How do I solve a radical quadratic equation?
An equation like √(ax+b) = cx+d becomes, after squaring, the quadratic c²x² + (2cd−a)x + (d²−b) = 0. Apply the quadratic formula: x = [−(2cd−a) ± √((2cd−a)² − 4c²(d²−b))] / (2c²). Both roots must be checked in the original. Also verify the right-hand side cx+d ≥ 0 (since √ outputs a non-negative value).

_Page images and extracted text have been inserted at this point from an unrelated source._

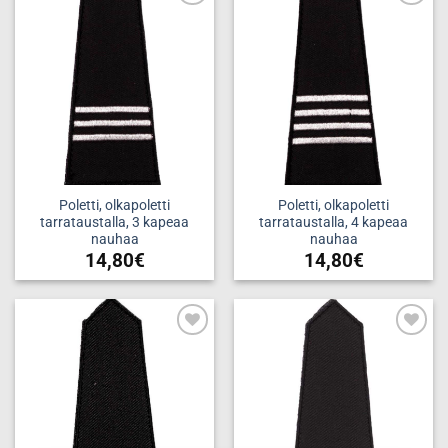
Add to
Add to
wishlist
wishlist
Poletti, olkapoletti
Poletti, olkapoletti
tarrataustalla, 3 kapeaa
tarrataustalla, 4 kapeaa
nauhaa
nauhaa
14,80
€
14,80
€
Add to
Add to
wishlist
wishlist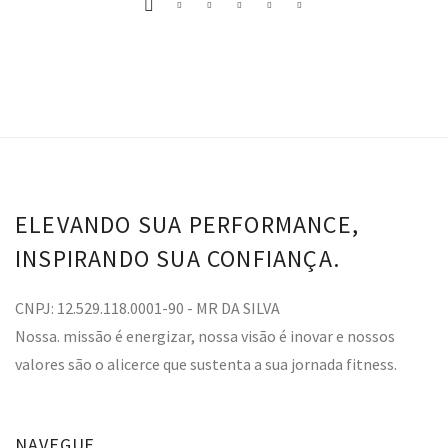
ELEVANDO SUA PERFORMANCE,
INSPIRANDO SUA CONFIANÇA.
CNPJ: 12.529.118.0001-90 - MR DA SILVA
Nossa. missão é energizar, nossa visão é inovar e nossos
valores são o alicerce que sustenta a sua jornada fitness.
NAVEGUE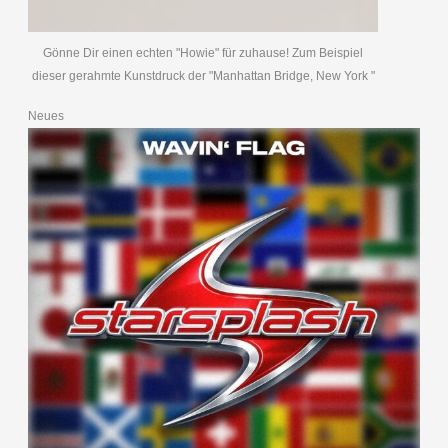
Gönne Dir einen echten "Howie" für zuhause! Zum Beispiel
dieser gerahmte Kunstdruck der "Manhattan Bridge, New York "
Neues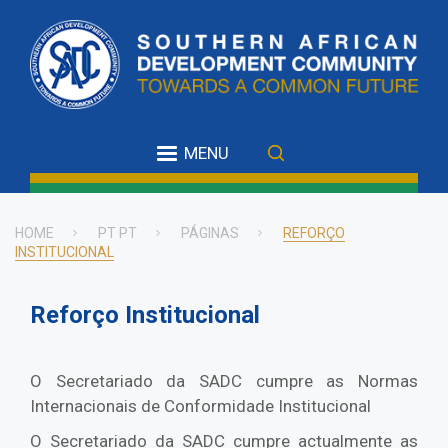
Skip
to
main
content
MENU
HOME
PT PT
PÁGINAS
REFORÇO
INSTITUCIONAL
Breadcrumb
Reforço Institucional
O Secretariado da SADC cumpre as Normas
Internacionais de Conformidade Institucional
O Secretariado da SADC cumpre actualmente as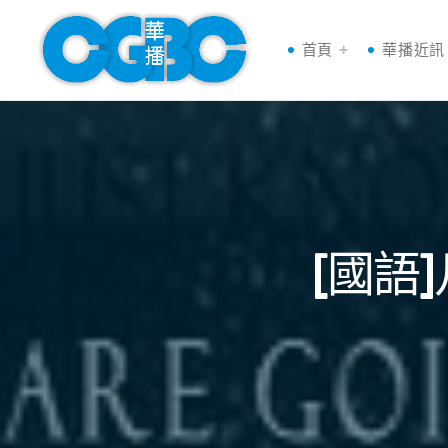
首頁
華播近訊
[國語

What are nested radical equations?
Nested radical equations have a radical inside another radical, e.g. √(a + √(bx+c)) = d. The method is to peel layers outward: square the outer equation first to reveal and isolate the inner radical, then square again to eliminate it. Each squaring step may introduce extraneous solutions, making the verification step especially important.
Can a radical equation have no real solution?
Yes. If all candidate solutions turn out to be extraneous, the equation has no real solution. For example, √(x+5) = −3 has no solution because square roots are always non-negative and can never equal −3. The algebra would produce x = 4, but checking: √(4+5) = √9 = 3 ≠ −3, so it is extraneous and the solution set is empty.